Hugs, you haven't failed him. You've seen his issues and had him assessed so he can get the right help. It wasn't really until I filled in the DLA form for DS1 that it really hit me how different he was, everything I just took for granted that that is how he is.

You poor thing diagnosis can be so cruel,and you are not a crap mother. Please remember nothing has changed for him he is still your lovely boy, it is your perception that has changed so carry on loving him and accept all useful advice and chuck out the rest. Good luck.

thank you all, trying to work out where we go from here. I noticed today what they mean by his "immaturity", we were on the bus into town, and he clambered onto my lap and curled up. he is seven.

Bless him, oracle my dd3 is 9 and has ASD, she still likes to climb on me and curl up.

Be kind to yourself and remember to come on here for advice and support, it really is a great place.

good luck

thanks, the thing was, its one of the things that I love so much about him. I love how innocent, and affectionate he is.

He sounds lovely oracle, and I hope that the report will help you to access the right support for him.

That's the thing you need to keep hold of - the lovely curling up on you on a bus bits. Whatever his needs are, it is those needs that make him your lovely boy. Hang on to that.

I spent a lot of time wishing DSs 2 and 3 weren't Dyspraxic. Then one day I had a lightbulb moment where I realised that without it they wouldn't be who they were, and that I wouldn't ever want to change who they were. If it's their experience with Dyspraxia which makes DS2 eccentric and sweet, and makes DS2 feisty and determined, then it's actually wonderful.

My DS loves to sit on myknee and cuddle me, and still calls me mummy (nota usual thing to do for older kids where I live), he is also 7.

I remember the feelings when you get the assessment reports and the diagnosis - it hits you even if you WERE expecting it/ you HAD noticed. It's ok to reel from this but please don't beat yourself up about it.
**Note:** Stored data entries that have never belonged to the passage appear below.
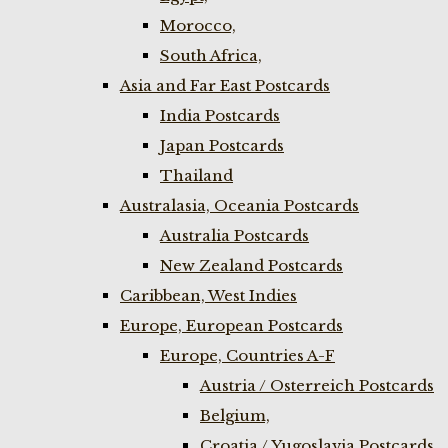
Morocco,
South Africa,
Asia and Far East Postcards
India Postcards
Japan Postcards
Thailand
Australasia, Oceania Postcards
Australia Postcards
New Zealand Postcards
Caribbean, West Indies
Europe, European Postcards
Europe, Countries A-F
Austria / Osterreich Postcards
Belgium,
Croatia / Yugoslavia Postcards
I feel exactly how you do. We received DS assesment a few weeks so and are still trying to take it in. The only difference being DS is 11 and I've known something not right for at least the last 3 years only all his teachers and TAs told me not to be silly. He has language and auditory processing disorder, his language skills and memory are that of a seven year old, I too feel at a loss as what to do. Please feel 'lucky' if that's the right word to have an earlier diagnosis. My DS is going to secondary school September and it is really starting to scare me, I have no idea how they will 'deal' with this and how he'll cope :( I guess only time will tell x

I am pleased that its been picked up early, and now its started to sink in, \i feel a bit better. glad to know its normal for it to feel like like this

we have had the diagnosis for Aspergers for quite some time and I knew before we got it that we would get it iykwim so I felt prepared and when it came I mostly coped. Roll on 3 years and we thought we knew what was going on again...it was astoundingly obvious to us that he had learning disabilities as well as having Aspergers. I was prepared so I thought until after the assessment we were told he doesn't have dyslexia or any other specific learning disability but that the assessor thought that he had such profound adhd that he may never learn to read and write without medication (what was not said was "how could you possibly have missed this) My world fell apart that day but each day I have stood a little taller and although I feel like you I have failed him I also know that her analysis of my son is not the be all and end all of who he is....even if she is right about the adhd (still undergoing assessment) nobody else has ever picked it not his psychologists, not his teachers, not friends, not family and not me...I am not trained in this, I don't think anyone is ever prepared enough for the reality of their own child but I do know that each and every one of the people on this board including you have done all they can every day of their child's life and that you have to focus on the have done's rather than on the should have's.